▸ Your objective: Copy nothing but the line with "Meja komputer VIP MV 116" and the lines that follow it to the end of the entries below, and keep the pictures out.

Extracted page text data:

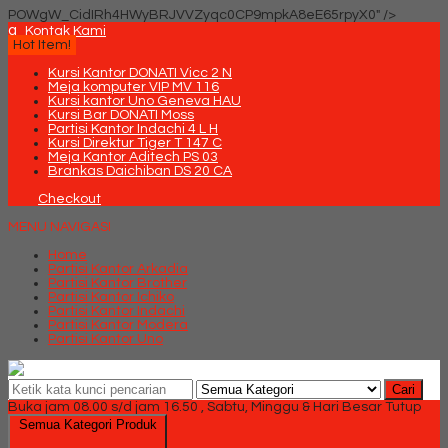
POWgW_CidIRh4HWyBRJVVZyqc0CP9mpkA8eE65rpyX0" />
q
Kontak Kami
Hot Item!
Kursi Kantor DONATI Vicc 2 N
Meja komputer VIP MV 116
Kursi kantor Uno Geneva HAU
Kursi Bar DONATI Moss
Partisi Kantor Indachi 4 L H
Kursi Direktur Tiger T 147 C
Meja Kantor Aditech PS 03
Brankas Daichiban DS 20 CA
Checkout
MENU NAVIGASI
Home
Partisi Kantor Arkadia
Partisi Kantor Brother
Partisi Kantor Ichiko
Partisi Kantor Indachi
Partisi Kantor Modera
Partisi Kantor Uno
Cari
Buka jam 08.00 s/d jam 16.50 , Sabtu, Minggu & Hari Besar Tutup
Semua Kategori Produk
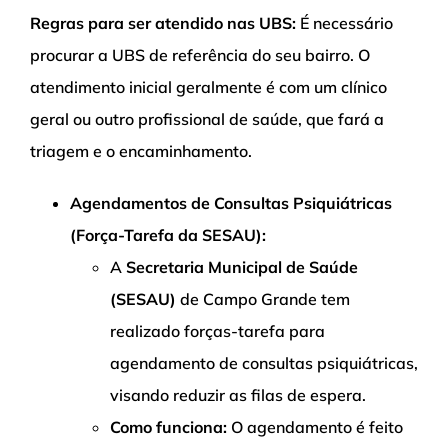
Regras para ser atendido nas UBS:
É necessário
procurar a UBS de referência do seu bairro. O
atendimento inicial geralmente é com um clínico
geral ou outro profissional de saúde, que fará a
triagem e o encaminhamento.
Agendamentos de Consultas Psiquiátricas
(Força-Tarefa da SESAU):
A
Secretaria Municipal de Saúde
(SESAU)
de Campo Grande tem
realizado forças-tarefa para
agendamento de consultas psiquiátricas,
visando reduzir as filas de espera.
Como funciona:
O agendamento é feito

▸ Written response:
Meja komputer VIP MV 116
Kursi kantor Uno Geneva HAU
Kursi Bar DONATI Moss
Partisi Kantor Indachi 4 L H
Kursi Direktur Tiger T 147 C
Meja Kantor Aditech PS 03
Brankas Daichiban DS 20 CA
Checkout
MENU NAVIGASI
Home
Partisi Kantor Arkadia
Partisi Kantor Brother
Partisi Kantor Ichiko
Partisi Kantor Indachi
Partisi Kantor Modera
Partisi Kantor Uno
Cari
Buka jam 08.00 s/d jam 16.50 , Sabtu, Minggu & Hari Besar Tutup
Semua Kategori Produk
Regras para ser atendido nas UBS:
É necessário
procurar a UBS de referência do seu bairro. O
atendimento inicial geralmente é com um clínico
geral ou outro profissional de saúde, que fará a
triagem e o encaminhamento.
Agendamentos de Consultas Psiquiátricas
(Força-Tarefa da SESAU):
A
Secretaria Municipal de Saúde
(SESAU)
de Campo Grande tem
realizado forças-tarefa para
agendamento de consultas psiquiátricas,
visando reduzir as filas de espera.
Como funciona:
O agendamento é feito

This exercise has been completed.